→ **Excerpted records**:
===
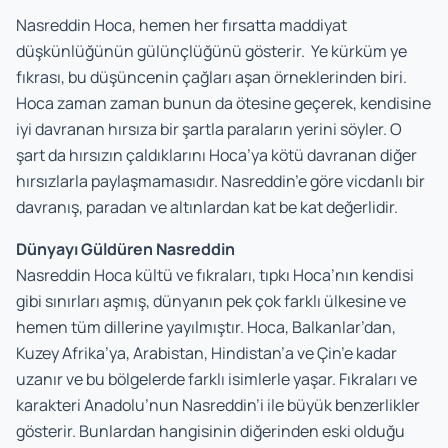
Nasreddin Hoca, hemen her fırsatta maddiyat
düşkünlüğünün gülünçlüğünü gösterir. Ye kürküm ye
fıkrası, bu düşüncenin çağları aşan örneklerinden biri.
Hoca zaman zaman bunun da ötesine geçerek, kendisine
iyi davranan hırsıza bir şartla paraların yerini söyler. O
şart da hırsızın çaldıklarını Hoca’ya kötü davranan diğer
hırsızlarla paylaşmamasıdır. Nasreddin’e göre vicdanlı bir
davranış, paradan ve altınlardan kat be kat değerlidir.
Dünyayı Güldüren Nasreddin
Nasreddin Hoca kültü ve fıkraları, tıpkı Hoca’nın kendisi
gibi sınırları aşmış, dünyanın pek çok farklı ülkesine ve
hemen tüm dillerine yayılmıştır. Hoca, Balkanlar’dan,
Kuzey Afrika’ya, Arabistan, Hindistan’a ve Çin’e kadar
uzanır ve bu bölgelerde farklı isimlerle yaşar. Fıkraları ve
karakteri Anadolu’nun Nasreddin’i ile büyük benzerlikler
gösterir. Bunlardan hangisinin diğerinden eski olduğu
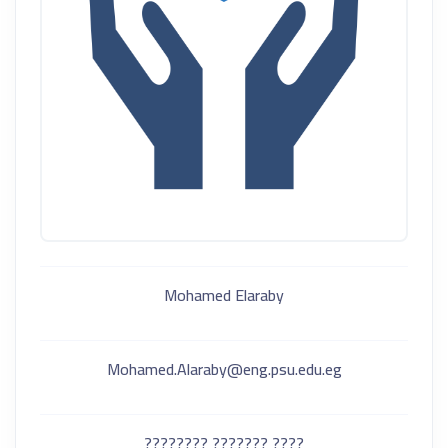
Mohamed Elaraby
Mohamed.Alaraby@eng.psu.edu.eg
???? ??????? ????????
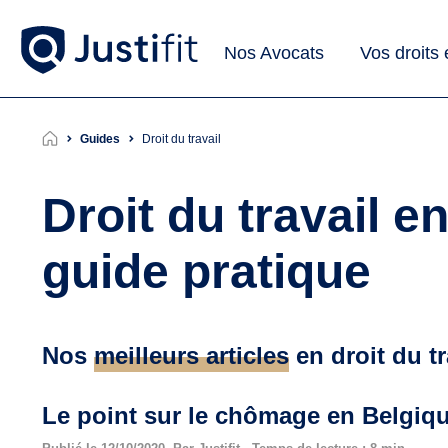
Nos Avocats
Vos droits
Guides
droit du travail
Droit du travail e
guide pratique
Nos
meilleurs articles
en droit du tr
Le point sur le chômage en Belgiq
===
Reproduce the listing exactly, but omit every picture in it.

Nasreddin Hoca, hemen her fırsatta maddiyat
düşkünlüğünün gülünçlüğünü gösterir. Ye kürküm ye
fıkrası, bu düşüncenin çağları aşan örneklerinden biri.
Hoca zaman zaman bunun da ötesine geçerek, kendisine
iyi davranan hırsıza bir şartla paraların yerini söyler. O
şart da hırsızın çaldıklarını Hoca’ya kötü davranan diğer
hırsızlarla paylaşmamasıdır. Nasreddin’e göre vicdanlı bir
davranış, paradan ve altınlardan kat be kat değerlidir.
Dünyayı Güldüren Nasreddin
Nasreddin Hoca kültü ve fıkraları, tıpkı Hoca’nın kendisi
gibi sınırları aşmış, dünyanın pek çok farklı ülkesine ve
hemen tüm dillerine yayılmıştır. Hoca, Balkanlar’dan,
Kuzey Afrika’ya, Arabistan, Hindistan’a ve Çin’e kadar
uzanır ve bu bölgelerde farklı isimlerle yaşar. Fıkraları ve
karakteri Anadolu’nun Nasreddin’i ile büyük benzerlikler
gösterir. Bunlardan hangisinin diğerinden eski olduğu
Mohamed Elaraby
Mohamed.Alaraby@eng.psu.edu.eg
???? ??????? ????????
Nos Avocats
Vos droits
Guides
droit du travail
Droit du travail e
guide pratique
Nos
meilleurs articles
en droit du tr
Le point sur le chômage en Belgiq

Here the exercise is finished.